Get on Up deals with the subject in a pair of very deceptive scenes. In one, Brown generously, if maybe a bit ostentatiously, hands out silver dollars for Christmas in front of the impressive house he’s acquired, spies a white neighbor looking down DeeDee’s low-cut elf suit. When they go in the house, a confused and upset Brown hits DeeDee, who we then see weeping on the floor. In a paired scene, however, Brown once again berates DeeDee for looking too sexy and available at a party and seems on the verge of striking her again. Instead she deflects him with a joke, and they begin a pre-coital dance on the bed.
Loyal wife DeeDee Brown (Jill Scott) holds James Brown (Chadwick Boseman) |
Without any actual lies, we are given the emotional impression that the blows were an exceptional occurrence, one that was resolved as Brown and his marriage matured. The reality was more wives and more beatings.
The young British screenwriting duo Jez and John Henry Butterworth (brothers) have crafted an unusual, ever-shifting chronology that easily facilitates such sleights of hand. There are many admirable things about this structure, for one thing it lends a fresh feel to the storytelling. They don’t have to belabor the connections between early life and later behavior that quickly become tiresome in the usual bio-pic. The Butterworths make the admirable discovery that you can make the same point more powerfully and economically simply by juxtaposing the two points in time.

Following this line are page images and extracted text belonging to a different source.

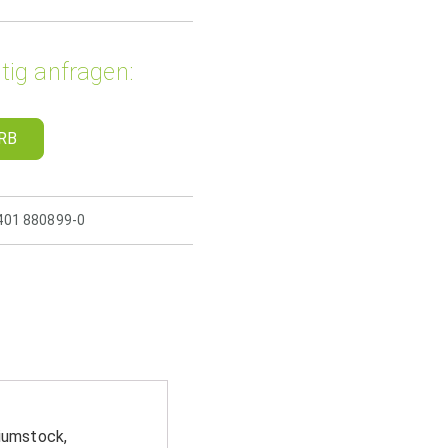
tig anfragen:
RB
5401 880899-0
niumstock,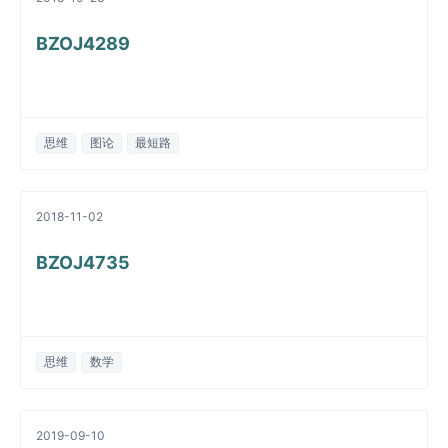
BZOJ4289
思维
图论
最短路
2018-11-02
BZOJ4735
思维
数学
2019-09-10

The Butterworths, who won a Writers’ Guild award for their screenplay about the Valerie Plame Wilson affair, Fair Game, seem to have picked up a thing or two in their time with spies about the strategic deployment of information. When a simple shift in focus or tone can convey the intended impression, there is no need for the uncouthness of a lie. Whether they learned from Karl Rove that facts are simply what you need at the moment, or from Quentin Tarantino that they are simply an element of historical wish-enactment, postmodern cinema takes only the most passing interest in reality.
In that it resembles the old cinema: In any case, Get On Up is, righteously enough, more interested in Brown's musical legacy than his personal life. The film, rated PG13, is clearly intended to win over the several generations since James Brown held the world stage and helped invent rock and roll. Where Get On Up shines is in tracing the origins of the Brown’s music, and explaining non-didactically, what made it so different, and most of all, recreating the astounding performances which made his name.
M |
History is written by the victors |
This is hagiography with an infectious beat. And after several hours dancing in the dark in my theater seat, the film did its work. Count me a latter-day convert to the Church of Funk.